Hi @BenoitZugmeyer, I can provide one additional example as to why DD_RUM.setGlobalContextProperty() is not enough to add context to views:

This is where views are manually started:

/* Called on change of location.pathname or router params */
function onRouteCange(pathname: string, params: Record<string, string>) {
    const normalizedViewName = normalizeViewName(pathname, params);
    // The above function generalizes the view depending on the params: /a/123/b/c => /a/:id/b/:tab
    datadogRum.startView(normalizedViewName);
    datadogRum.setGlobalContextProperty("params", params);
}
Now looking at how the views are recorded in DataDog there's a problem: DATE VIEW NAME @CONTEXT.PARAMS
00:00:17 /zzz/:id {"id": "234"}
00:00:16 /zzz/:id {"id": "123"}
00:00:16 /yyy/d
00:00:13 /yyy/c {"id": "234"}
00:00:12 /yyy/b {"id": "123"}
00:00:08 /yyy/a
00:00:07 /yyy {"name": "cba"}
00:00:04 /xyz/:name {"name": "abc"}
00:00:03 /xyz/:name {"name": "abc"}
00:00:03 /xyz {"name": "abc"}
00:00:00 /

The above is a simplified version of a real session that I just recorded using the above onRouteCange method.

There's multiple issues:

I've validated that the startView and setGlobalContextProperty are called with the right values at the right time, so it's definitely an issue with how the sdk handles views/context.
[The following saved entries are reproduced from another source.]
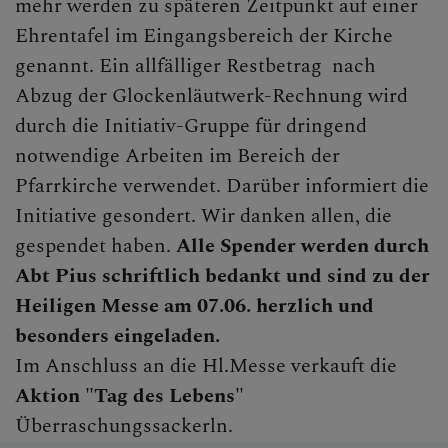
mehr werden zu späteren Zeitpunkt auf einer
Ehrentafel im Eingangsbereich der Kirche
genannt. Ein allfälliger Restbetrag nach
Abzug der Glockenläutwerk-Rechnung wird
durch die Initiativ-Gruppe für dringend
notwendige Arbeiten im Bereich der
Pfarrkirche verwendet. Darüber informiert die
Initiative gesondert. Wir danken allen, die
gespendet haben.
Alle Spender werden durch
Abt Pius schriftlich bedankt und sind zu der
Heiligen Messe am 07.06. herzlich und
besonders eingeladen.
Im Anschluss an die Hl.Messe verkauft die
Aktion "Tag des Lebens"
Überraschungssackerln.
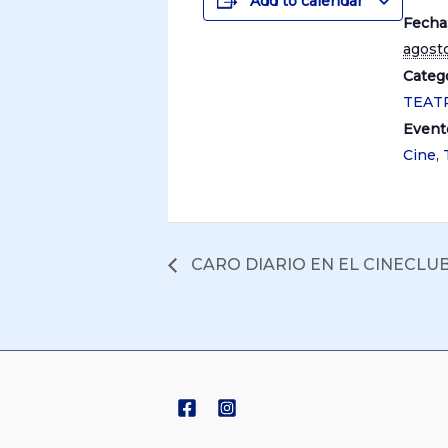
Add to calendar
Fecha
agosto
Catego
TEAT
Event
Cine
,
CARO DIARIO EN EL CINECLU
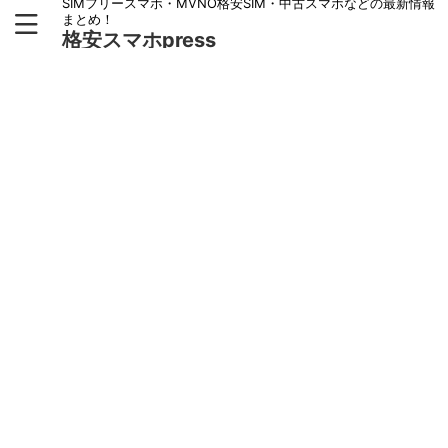
SIMフリースマホ・MVNO格安SIM・中古スマホなどの最新情報
まとめ！
格安スマホpress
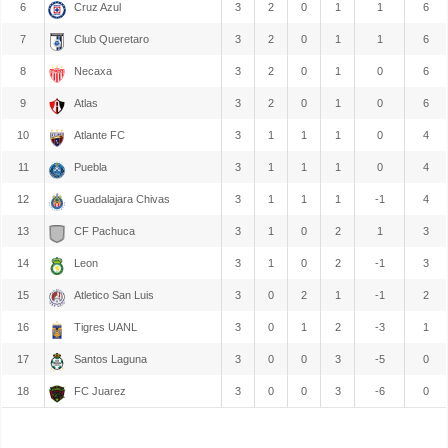
6
Cruz Azul
3
2
0
1
1
6
7
Club Queretaro
3
2
0
1
1
6
8
Necaxa
3
2
0
1
0
6
9
Atlas
3
2
0
1
0
6
10
Atlante FC
3
1
1
1
0
4
11
Puebla
3
1
1
1
0
4
12
Guadalajara Chivas
3
1
1
1
-1
4
13
CF Pachuca
3
1
0
2
1
3
14
Leon
3
1
0
2
-1
3
15
Atletico San Luis
3
0
2
1
-1
2
16
Tigres UANL
3
0
1
2
-3
1
17
Santos Laguna
3
0
0
3
-5
0
18
FC Juarez
3
0
0
3
-6
0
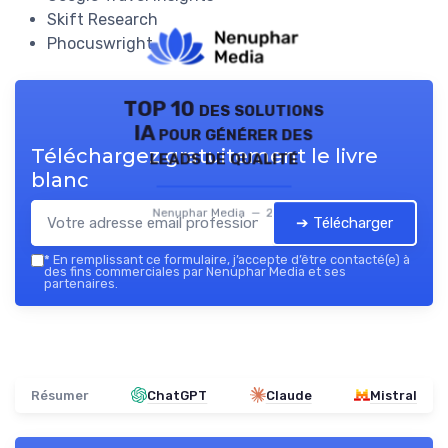
Skift Research
Phocuswright
TOP 10 des solutions
IA pour générer des
Téléchargez gratuitement le livre
leads de qualité
blanc
Nenuphar Media — 2026
➔ Télécharger
*
En remplissant ce formulaire, j’accepte d’être contacté(e) à
des fins commerciales par Nenuphar Media et ses
partenaires.
Résumer
ChatGPT
Claude
Mistral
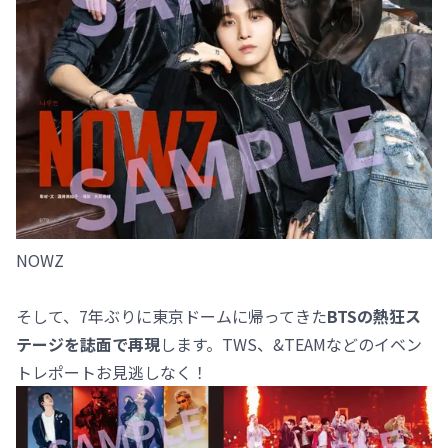
NOWZ
そして、7年ぶりに東京ドームに帰ってきた
BTSの熱狂ス
テージを誌面で再現
します。TWS、&TEAMなどのイベン
トレポートお見逃しなく！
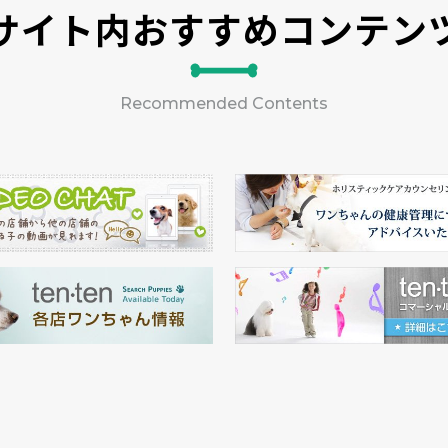
サイト内おすすめコンテン
Recommended Contents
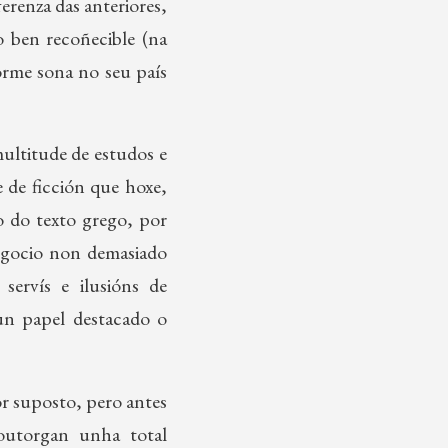
erenza das anteriores,
 ben recoñecible (na
orme sona no seu país
ultitude de estudos e
 de ficción que hoxe,
o do texto grego, por
egocio non demasiado
servís e ilusións de
un papel destacado o
or suposto, pero antes
outorgan unha total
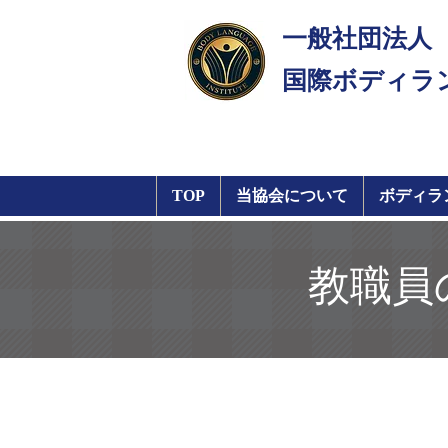
一般社団法人
​国際ボディラ
TOP
当協会について
ボディラ
教職員
​オンライン受講（Z
Tokyo／東京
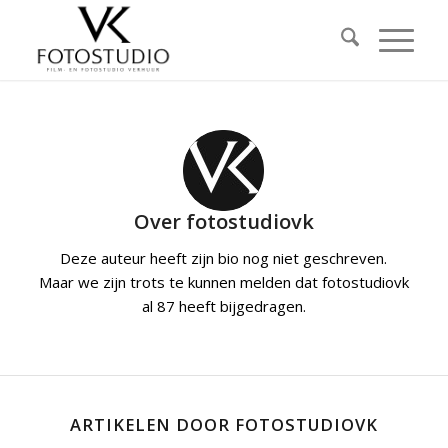
Over
fotostudiovk
Deze auteur heeft zijn bio nog niet geschreven.
Maar we zijn trots te kunnen melden dat
fotostudiovk
al 87 heeft bijgedragen.
ARTIKELEN DOOR FOTOSTUDIOVK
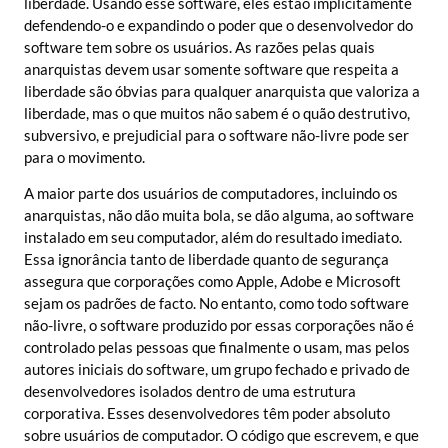
liberdade. Usando esse software, eles estão implicitamente
defendendo-o e expandindo o poder que o desenvolvedor do
software tem sobre os usuários. As razões pelas quais
anarquistas devem usar somente software que respeita a
liberdade são óbvias para qualquer anarquista que valoriza a
liberdade, mas o que muitos não sabem é o quão destrutivo,
subversivo, e prejudicial para o software não-livre pode ser
para o movimento.
A maior parte dos usuários de computadores, incluindo os
anarquistas, não dão muita bola, se dão alguma, ao software
instalado em seu computador, além do resultado imediato.
Essa ignorância tanto de liberdade quanto de segurança
assegura que corporações como Apple, Adobe e Microsoft
sejam os padrões de facto. No entanto, como todo software
não-livre, o software produzido por essas corporações não é
controlado pelas pessoas que finalmente o usam, mas pelos
autores iniciais do software, um grupo fechado e privado de
desenvolvedores isolados dentro de uma estrutura
corporativa. Esses desenvolvedores têm poder absoluto
sobre usuários de computador. O código que escrevem, e que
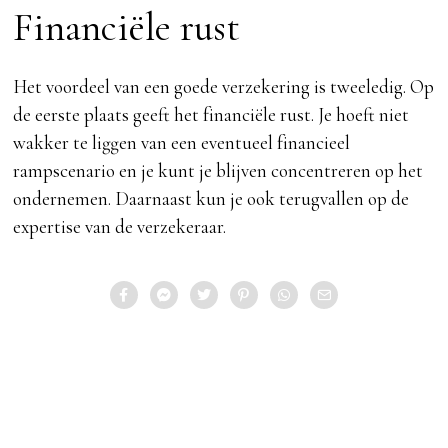
Financiële rust
Het voordeel van een goede verzekering is tweeledig. Op
de eerste plaats geeft het financiële rust. Je hoeft niet
wakker te liggen van een eventueel financieel
rampscenario en je kunt je blijven concentreren op het
ondernemen. Daarnaast kun je ook terugvallen op de
expertise van de verzekeraar.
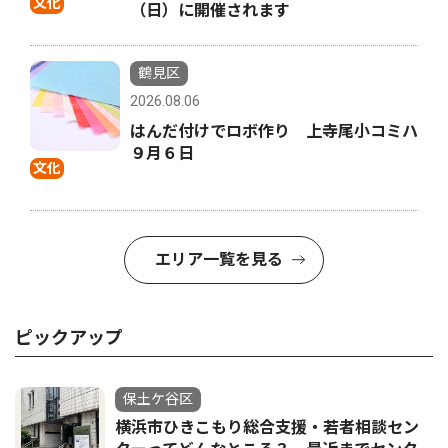
文化
（日）に開催されます
鶴見区
2026.08.06
はんだ付けでロボ作り 上寺尾小コミハ
９月６日
文化
エリア一覧を見る
ピックアップ
保土ケ谷区
横浜市ひきこもり総合支援・若者相談セン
I've also tried changing the order of this functions, to set the context before starting the view, but that seems to be even worse.

Note that it works mostly fine in most of the views, but around 30-40% of the views recorded have the wrong context.
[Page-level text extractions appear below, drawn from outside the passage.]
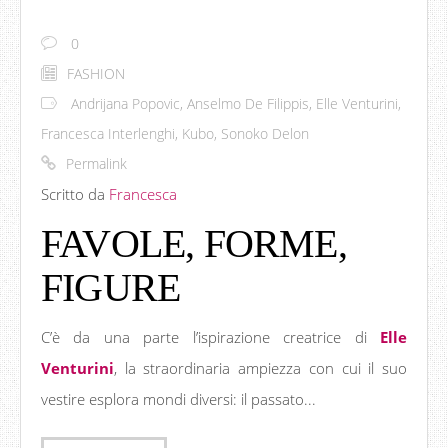
0
FASHION
Andrijana Popovic
,
Anselmo De Filippis
,
Elle Venturini
,
Francesca Interlenghi
,
Kubo
,
Sonoko Delon
Permalink
Scritto da
Francesca
FAVOLE, FORME,
FIGURE
C’è da una parte l’ispirazione creatrice di
Elle
Venturini
, la straordinaria ampiezza con cui il suo
vestire esplora mondi diversi: il passato...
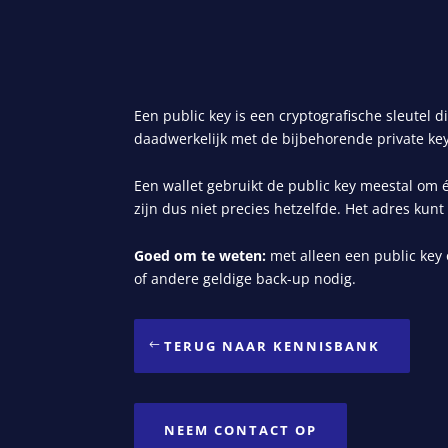
Een public key is een cryptografische sleutel d
daadwerkelijk met de bijbehorende private key
Een wallet gebruikt de public key meestal om 
zijn dus niet precies hetzelfde. Het adres kunt
Goed om te weten:
met alleen een public key
of andere geldige back-up nodig.
TERUG NAAR KENNISBANK
NEEM CONTACT OP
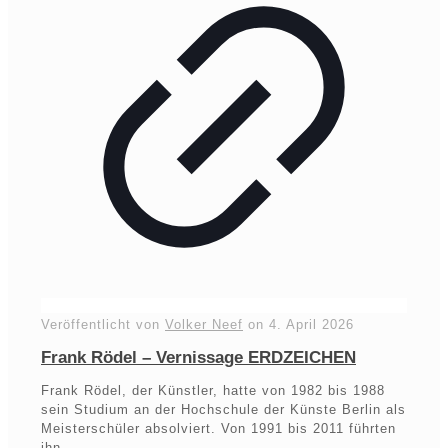
Veröffentlicht von
Volker Neef
on
4. April 2026
Frank Rödel – Vernissage ERDZEICHEN
Frank Rödel, der Künstler, hatte von 1982 bis 1988
sein Studium an der Hochschule der Künste Berlin als
Meisterschüler absolviert. Von 1991 bis 2011 führten
ihn…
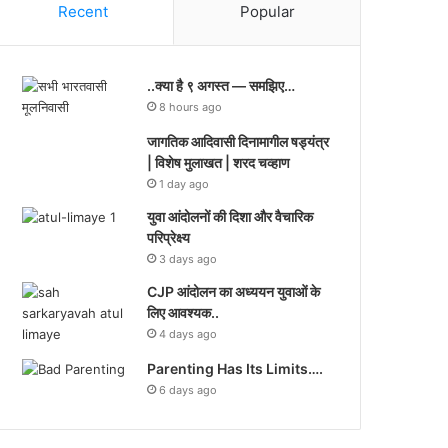
Recent
Popular
..क्या है ९ अगस्त — समझिए…
8 hours ago
जागतिक आदिवासी दिनामागील षड्यंत्र
| विशेष मुलाखत | शरद चव्हाण
1 day ago
युवा आंदोलनों की दिशा और वैचारिक
परिप्रेक्ष्य
3 days ago
CJP आंदोलन का अध्ययन युवाओं के
लिए आवश्यक..
4 days ago
Parenting Has Its Limits….
6 days ago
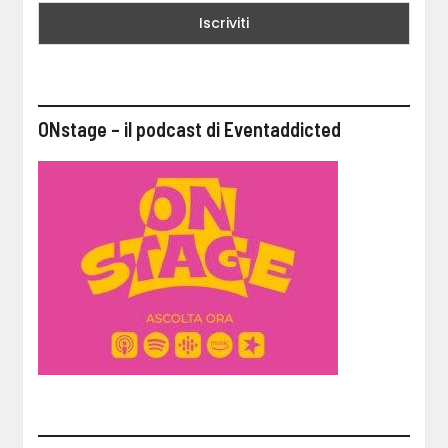
ONstage – il podcast di Eventaddicted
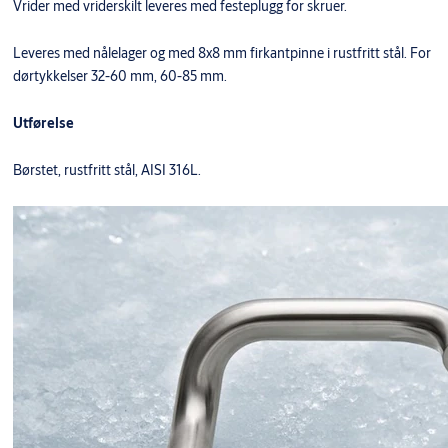
Vrider med vriderskilt leveres med festeplugg for skruer.
Leveres med nålelager og med 8x8 mm firkantpinne i rustfritt stål. For
dørtykkelser 32-60 mm, 60-85 mm.
Utførelse
Børstet, rustfritt stål, AISI 316L.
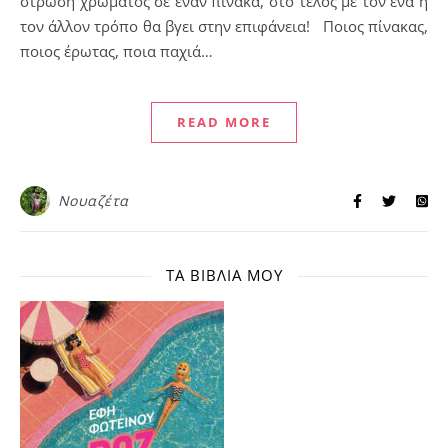
στρώση χρώματος σε έναν πίνακα, στο τέλος με τον ένα ή
τον άλλον τρόπο θα βγει στην επιφάνεια! Ποιος πίνακας,
ποιος έρωτας, ποια παχιά…
READ MORE
Νουαζέτα
ΤΑ ΒΙΒΛΊΑ ΜΟΥ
Seeing as how this system cannot be relied on, the only workaround we've found is to not use this context at all. Just create custom actions with the name of the view and add the params as context, that's guaranteed to be in sync.

Ideally when we call startView we can specify a context for it (either at startView or beforeSend). If all child events are required to have the same context as the view, they can inherit it without needing a global context. Something like:

datadogRum.startView("/zzz/:id/:tab", {id: "123", tab: "home"});
// ...
datadogRum.addAction("xyz", {z: "f"}); // the resulting context will be {id: "123", tab: "home", z: "f"}
// ...
datadogRum.startView("/xyz/:name", {name: "abc"});
// ...
datadogRum.addAction("xyz"); // the resulting context will be {name: "abc"}

I do please ask that the team considers implementing this functionality, it's a major blocker and supported by most of the other RUM tools in the market.

Thank you!

salazarm commented 1 month ago

Hi @BenoitZugmeyer,

I'm also experiencing a similar issue. In my case, I can't determine the view name when the view starts because it's defined by our custom Route component and only known when the route is rendered. Therefore, I need to set it asynchronously using beforeEvent. However, because the global context becomes intermixed (as described by rorik above), I can't use it to associate the view with the correct view name.
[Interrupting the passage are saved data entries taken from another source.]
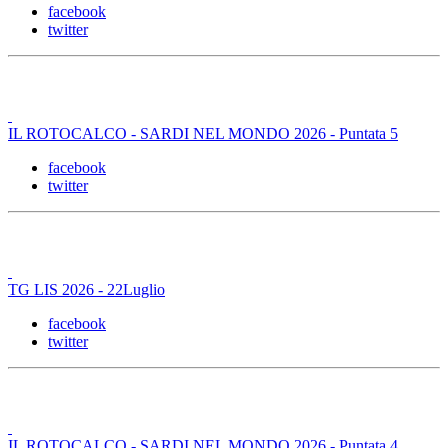
facebook
twitter
IL ROTOCALCO - SARDI NEL MONDO 2026 - Puntata 5
facebook
twitter
TG LIS 2026 - 22Luglio
facebook
twitter
IL ROTOCALCO - SARDI NEL MONDO 2026 - Puntata 4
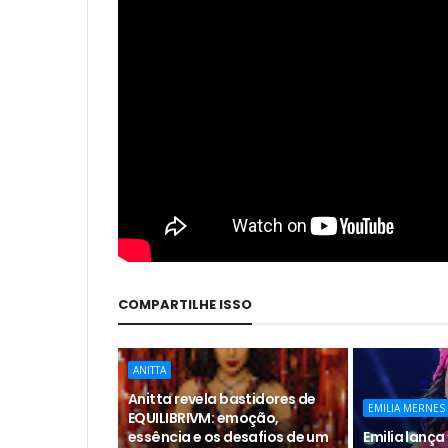
COMPARTILHE ISSO
ANITTA
Anitta revela bastidores de
EMILIA MERNES
EQUILIBRIVM: emoção,
essência e os desafios de um
Emilia lança 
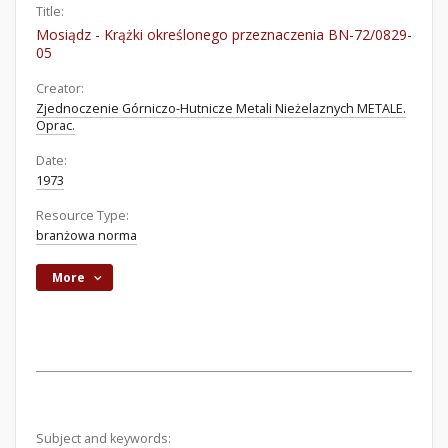
Title:
Mosiądz - Krążki określonego przeznaczenia BN-72/0829-
05
Creator:
Zjednoczenie Górniczo-Hutnicze Metali Nieżelaznych METALE.
Oprac.
Date:
1973
Resource Type:
branżowa norma
More
Subject and keywords:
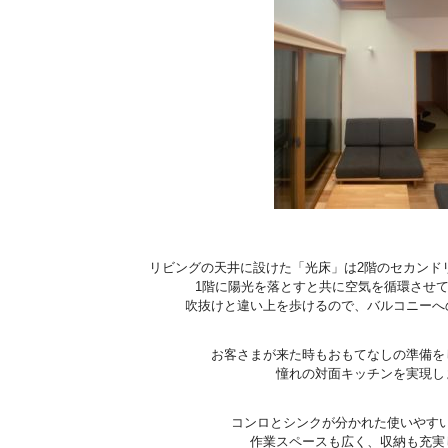
リビングの天井に設けた「光床」は2階のセカンド
1階に陽光を落とすと共に空気を循環させ
吹抜けと違い上を歩けるので、バルコニーへ
お客さまが来た時もおもてなしの準備を
憧れの対面キッチンを実現し
コンロとシンクが分かれた使いやす
作業スペースも広く、収納も充実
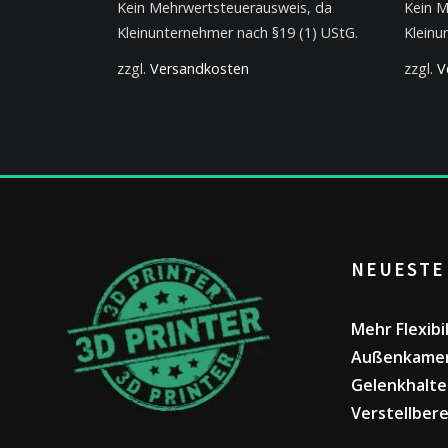
Kein Mehrwertsteuerausweis, da
Kein M
Kleinunternehmer nach §19 (1) UStG.
Kleinu
zzgl.
Versandkosten
zzgl.
V
NEUESTE
Mehr Flexibi
Außenkamer
Gelenkhalte
Verstellbere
To work around this I give the view a name corresponding to a unique ID that is the key in an object that will receive the correct view name once its known. in beforeEvent I map the event.view.id to this uniqueID the first time I see it and then for all events of that view I use that mapping to retrieve the real view name.

salazarm commented 1 month ago

This is what my work around looks like:

const statesById = {};

let viewIdx = 0;
function onPushState() {
  const id = `view:${viewIdx++}`;
  statesById[id] = {viewName: '/' }; // this will be updated by dynamically rendered <Route> components
  datadogRum.startView({viewName: id})
}
const datadogUUIDToViewID: Record<string, string> = {};
...
beforeEvent: (event) => {
  if (datadogUUIDToViewID[event.view.id] === undefined) {
    datadogUUIDToViewID[event.view.id] = event.view.name!;
  }
  const id = datadogUUIDToViewID[event.view.id];
  if (id !== undefined) {
    const state = getState(id);
    if (state) {
      state.datadogViewId = event.view.id;
      event.view.name = state.viewName;
    } else {
      event.view.name = event.view.name + ' :UNKNOWN:' + id;
    }
  }
}
BenoitZugmeyer commented 4 weeks ago

Thank you for sharing your use-case. This is a frequently asked feature, I'll bring it again to the team.